Do you have to waive privilege to prove mitigation?Print publication
In Rentokil Initial 1927 PLC v Goodman Derrick LLP , the claimant’s refusal to waive privilege was criticised by the court as it meant that there was no evidence to support its claim that it had acted reasonably in the steps it took to mitigate its loss.
Goodman Derrick was instructed by Rentokil to draft a contract for the sale of a property known as Rentokil House to Taylor Wimpey. Completion of the contract was conditional upon the grant of planning consent with acceptable conditions. Planning consent was eventually granted, subject to certain conditions which Taylor Wimpey claimed fell within the contract’s definition of unacceptable; Taylor Wimpey then refused to complete.
The parties started arbitration proceedings which were settled a few days before the arbitration hearing for a figure some £1.8 million lower than the purchase price in the contract. Rentokil then brought proceedings against Goodman Derrick claiming that the firm had acted negligently as it had failed properly to (i) draft the contract, allowing Taylor Wimpey to avoid completing the contract and (ii) advise Rentokil on the proper meaning and effect of the terms of the contract.
The court held that Goodman Derrick had not been negligent. The drafting had not exposed Rentokil to any unnecessary risks, Taylor Wimpey would not have agreed to purchase the property on different terms and Rentokil had been fully aware of the risks involved in entering into a conditional contract.
The court went on to consider the issue of mitigation and whether Rentokil had acted reasonably in settling the arbitration.

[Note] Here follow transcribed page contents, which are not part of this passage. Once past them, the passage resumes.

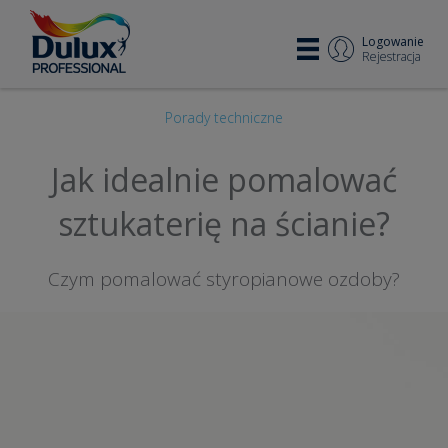
Logowanie
Rejestracja
Porady techniczne
Jak idealnie pomalować
sztukaterię na ścianie?
Czym pomalować styropianowe ozdoby?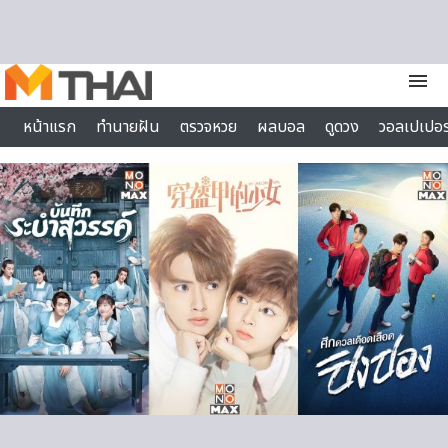
Skip to content
menu
หน้าแรก
ทำนายฝัน
ตรวจหวย
ผลบอล
ดูดวง
วอลเปเปอร
ไลฟ์สไตล์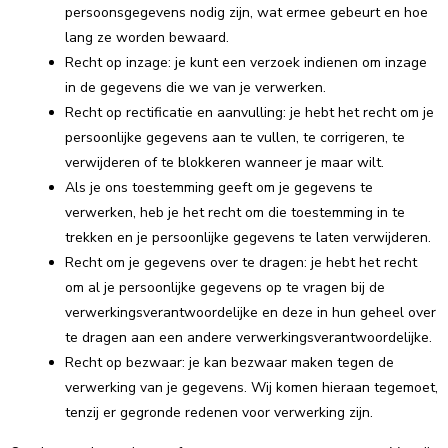
persoonsgegevens nodig zijn, wat ermee gebeurt en hoe
lang ze worden bewaard.
Recht op inzage: je kunt een verzoek indienen om inzage
in de gegevens die we van je verwerken.
Recht op rectificatie en aanvulling: je hebt het recht om je
persoonlijke gegevens aan te vullen, te corrigeren, te
verwijderen of te blokkeren wanneer je maar wilt.
Als je ons toestemming geeft om je gegevens te
verwerken, heb je het recht om die toestemming in te
trekken en je persoonlijke gegevens te laten verwijderen.
Recht om je gegevens over te dragen: je hebt het recht
om al je persoonlijke gegevens op te vragen bij de
verwerkingsverantwoordelijke en deze in hun geheel over
te dragen aan een andere verwerkingsverantwoordelijke.
Recht op bezwaar: je kan bezwaar maken tegen de
verwerking van je gegevens. Wij komen hieraan tegemoet,
tenzij er gegronde redenen voor verwerking zijn.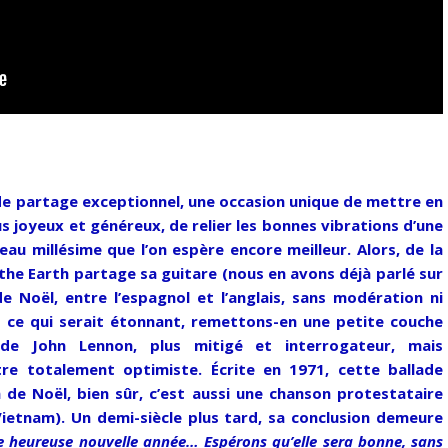
de partage exceptionnel, une occasion unique de mettre en
 joyeux et généreux, de relier les bonnes vibrations d’une
eau millésime que l’on espère encore meilleur. Alors, de la
he Earth partage sa guitare (nous en avons déjà parlé sur
 Noël, entre l’espagnol et l’anglais, sans modération ni
as, ce qui serait étonnant, remettons-en une petite couche
de John Lennon, plus mitigé et interrogateur, mais
re totalement optimiste. Écrite en 1971, cette ballade
de Noël, bien sûr, c’est aussi une chanson protestataire
Vietnam). Un demi-siècle plus tard, sa conclusion demeure
e heureuse nouvelle année… Espérons qu’elle sera bonne, sans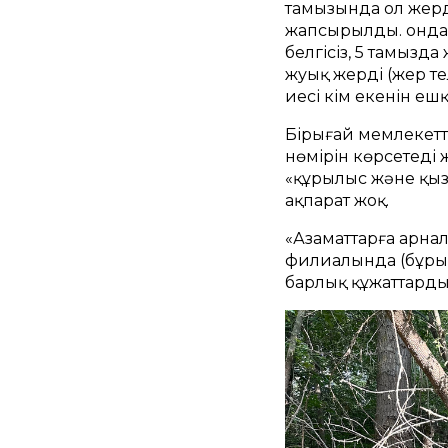
тамызында ол жерд
жапсырылды. онда:
белгісіз, 5 тамызд
жуық жерді (жер те
иесі кім екенін еш
Бірыңғай мемлекетт
нөмірін көрсетеді
«құрылыс және қыз
ақпарат жоқ.
«Азаматтарға арна
филиалында (бұрын
барлық құжаттарды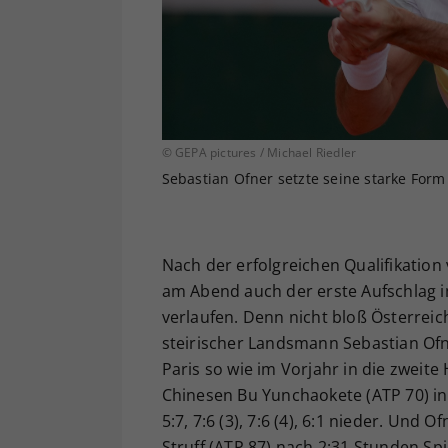
© GEPA pictures / Michael Riedler
Sebastian Ofner setzte seine starke Form
Nach der erfolgreichen Qualifikation
am Abend auch der erste Aufschlag i
verlaufen. Denn nicht bloß Österrei
steirischer Landsmann Sebastian Ofn
Paris so wie im Vorjahr in die zweit
Chinesen Bu Yunchaokete (ATP 70) i
5:7, 7:6 (3), 7:6 (4), 6:1 nieder. Un
Struff (ATP 87) nach 2:31 Stunden Spiel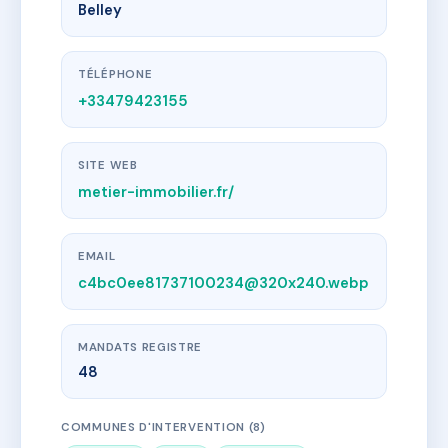
Belley
TÉLÉPHONE
+33479423155
SITE WEB
metier-immobilier.fr/
EMAIL
c4bc0ee81737100234@320x240.webp
MANDATS REGISTRE
48
COMMUNES D'INTERVENTION (8)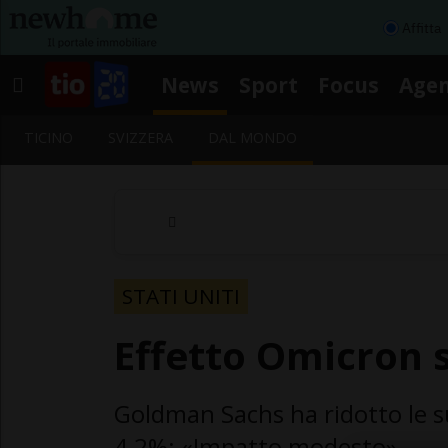
Affitta
News
Sport
Focus
Age
TICINO
SVIZZERA
DAL MONDO
STATI UNITI
Effetto Omicron su
Goldman Sachs ha ridotto le s
4,2%: «Impatto modesto»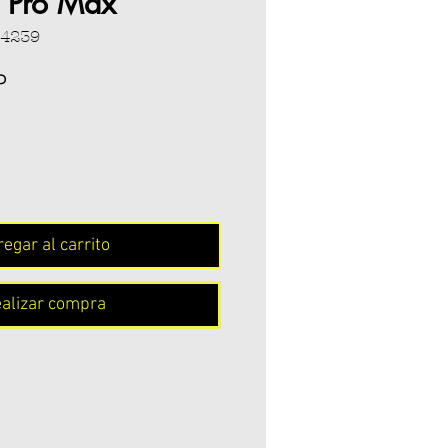
 Pro Max
04239
Precio
P
egar al carrito
alizar compra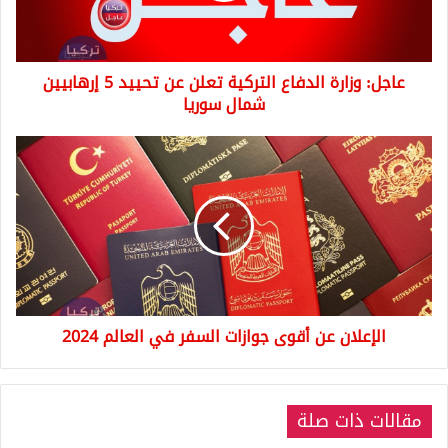
تحييد
5
إرهابيين
عاجل: وزارة الدفاع التركية تعلن عن تحييد 5 إرهابيين
شمال
سوريا
شمال سوريا
الإعلان
عن
أقوى
جوازات
السفر
في
العالم
2024
الإعلان عن أقوى جوازات السفر في العالم 2024
مقالات ذات صلة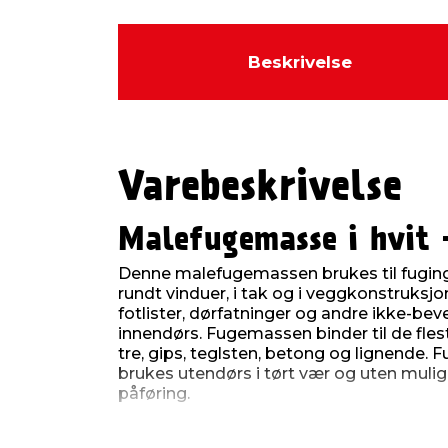
Beskrivelse
Varebeskrivelse
Malefugemasse i hvit 
Denne malefugemassen brukes til fuging
rundt vinduer, i tak og i veggkonstruksjo
fotlister, dørfatninger og andre ikke-bev
innendørs. Fugemassen binder til de fl
tre, gips, teglsten, betong og lignende
brukes utendørs i tørt vær og uten muligh
påføring.
Malefugemassen er lett å male over ett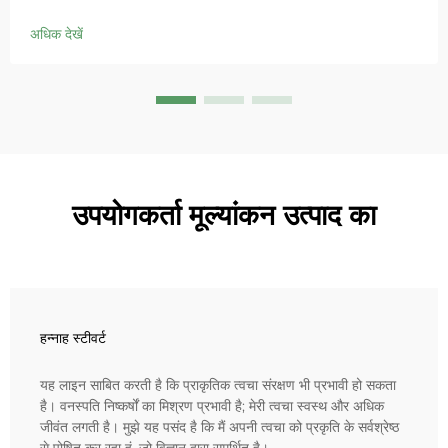
है, संवेदनशील त्वचा में लालिमा को शांत करता है और बाधा को ठीक करता है।
आज ही 'स्मॉल ब्लू चैम्बर' समाधान आजमाएं।
अधिक देखें
उपयोगकर्ता मूल्यांकन उत्पाद का
हन्नाह स्टीवर्ट
यह लाइन साबित करती है कि प्राकृतिक त्वचा संरक्षण भी प्रभावी हो सकता
है। वनस्पति निष्कर्षों का मिश्रण प्रभावी है; मेरी त्वचा स्वस्थ और अधिक
जीवंत लगती है। मुझे यह पसंद है कि मैं अपनी त्वचा को प्रकृति के सर्वश्रेष्ठ
से पोषित कर रहा हूं, जो विज्ञान द्वारा समर्थित है।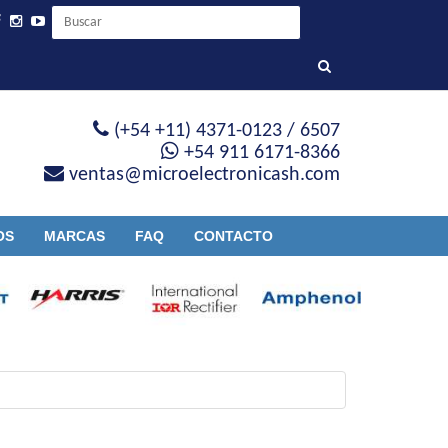
(+54 +11) 4371-0123 / 6507
+54 911 6171-8366
ventas@microelectronicash.com
OS
MARCAS
FAQ
CONTACTO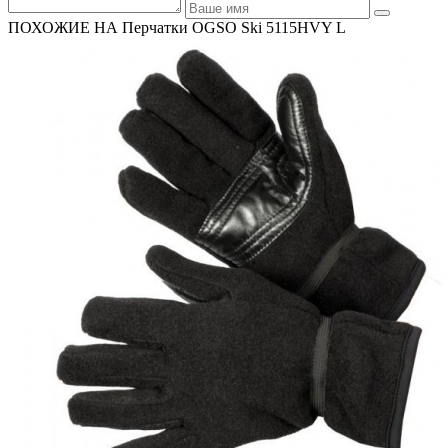
ПОХОЖИЕ НА Перчатки OGSO Ski 5115HVY L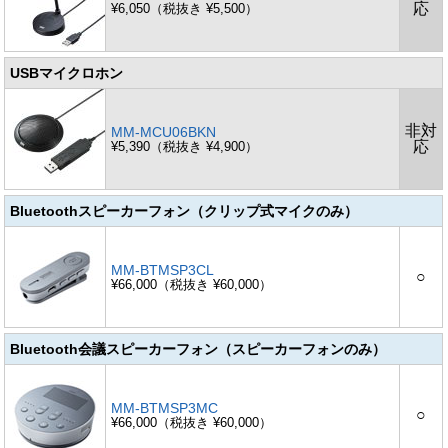
応
¥6,050（税抜き ¥5,500）
USBマイクロホン
非対
MM-MCU06BKN
応
¥5,390（税抜き ¥4,900）
Bluetoothスピーカーフォン（クリップ式マイクのみ）
MM-BTMSP3CL
○
¥66,000（税抜き ¥60,000）
Bluetooth会議スピーカーフォン（スピーカーフォンのみ）
MM-BTMSP3MC
○
¥66,000（税抜き ¥60,000）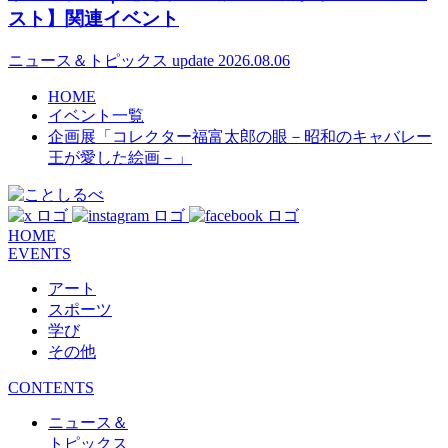
スト】関連イベント
ニュース＆トピックス
update 2026.08.06
HOME
イベント一覧
企画展「コレクター福富太郎の眼－昭和のキャバレー
王が愛した絵画－」
HOME
EVENTS
アート
スポーツ
学び
その他
CONTENTS
ニュース＆
トピックス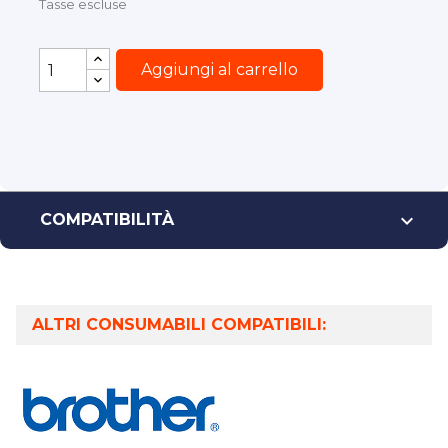
Tasse escluse
Aggiungi al carrello

COMPATIBILITÀ
ALTRI CONSUMABILI COMPATIBILI: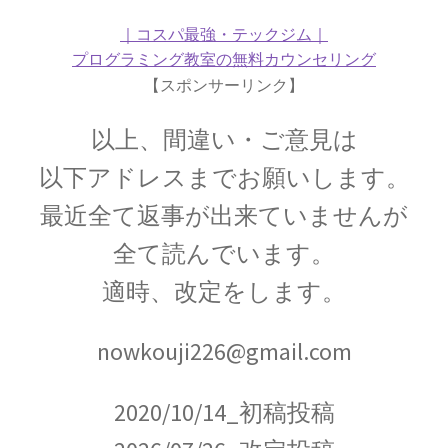
ジョゼフ・ブラック
【Joseph Black_1728年4月16日 – 1799年12月6
｜コスパ最強・テックジム｜
日】
プログラミング教室の無料カウンセリング
【スポンサーリンク】
以上、間違い・ご意見は
ジョルダーノ・ブルーノ
以下アドレスまでお願いします。
【宇宙の無限を説き異端審問を受けた殉職者】
最近全て返事が出来ていませんが
全て読んでいます。
適時、改定をします。
ジョン・A・フレミング
【マクスウェルの弟子は真空管を発明しまし
nowkouji226@gmail.com
た】
2020/10/14_初稿投稿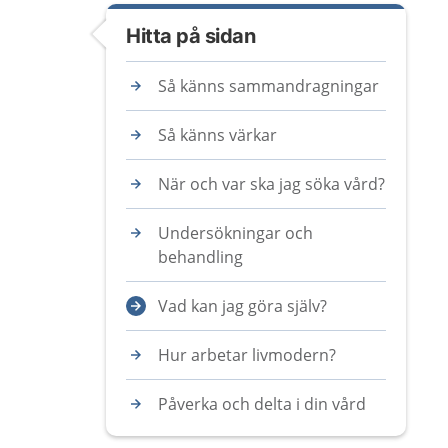
Hitta på sidan
Så känns sammandragningar
Så känns värkar
När och var ska jag söka vård?
Undersökningar och
behandling
Vad kan jag göra själv?
Hur arbetar livmodern?
Påverka och delta i din vård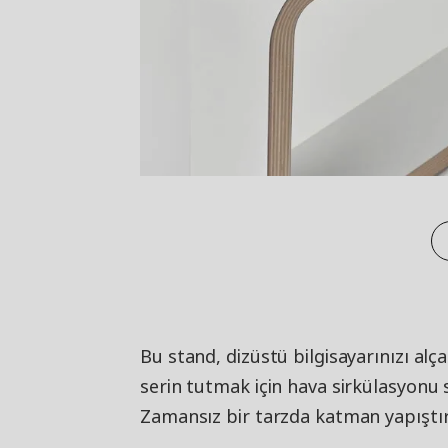
Bu stand, dizüstü bilgisayarınızı alç
serin tutmak için hava sirkülasyonu s
Zamansız bir tarzda katman yapıştır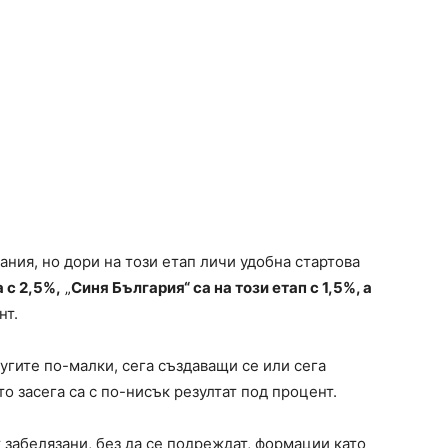
ания, но дори на този етап личи удобна стартова
 с 2,5%,
„
Синя България“ са на този етап с 1,5%, а
нт.
угите по-малки, сега създаващи се или сега
о засега са с по-нисък резултат под процент.
т забелязани, без да се подреждат, формации като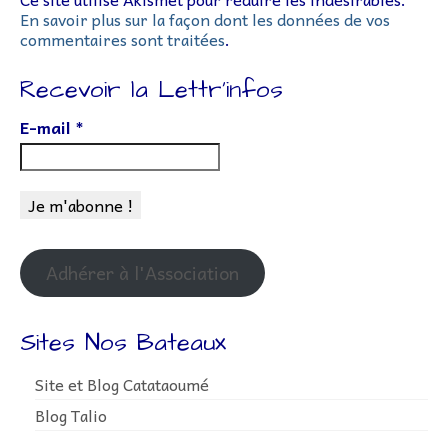
En savoir plus sur la façon dont les données de vos
commentaires sont traitées
.
Recevoir la Lettr’infos
E-mail
*
Adhérer à l'Association
Sites Nos Bateaux
Site et Blog Catataoumé
Blog Talio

Rentokil had received legal advice that it had a better than 50% chance of winning the arbitration, and although throughout the proceedings, it believed that it would win the arbitration, it settled with Taylor Wimpey for a sum significantly less than the contract price. The burden of proof was on Rentokil to show that on the balance of probabilities, this was a reasonable course of action.
Rentokil refused to waive privilege in relation to the advice which it was given in respect of the arbitration and during the course of the settlement negotiations. There was therefore no evidence before the court to explain why Rentokil had decided to settle the arbitration at a considerable discount, when it appeared likely that it would win. The court reached the conclusion that Rentokil’s main concern in settling the arbitration was Taylor Wimpey’s financial situation rather than the drafting of the contract, and that it had acted unreasonably in settling the arbitration when it need not have done so.
It may be appropriate to waive privilege in certain circumstances. However, as a general rule, parties should not be in a rush to waive privilege. Once privilege has been waived and the documents put before the court, they are in the public domain. Parties therefore need to consider carefully all available options before waiving privilege.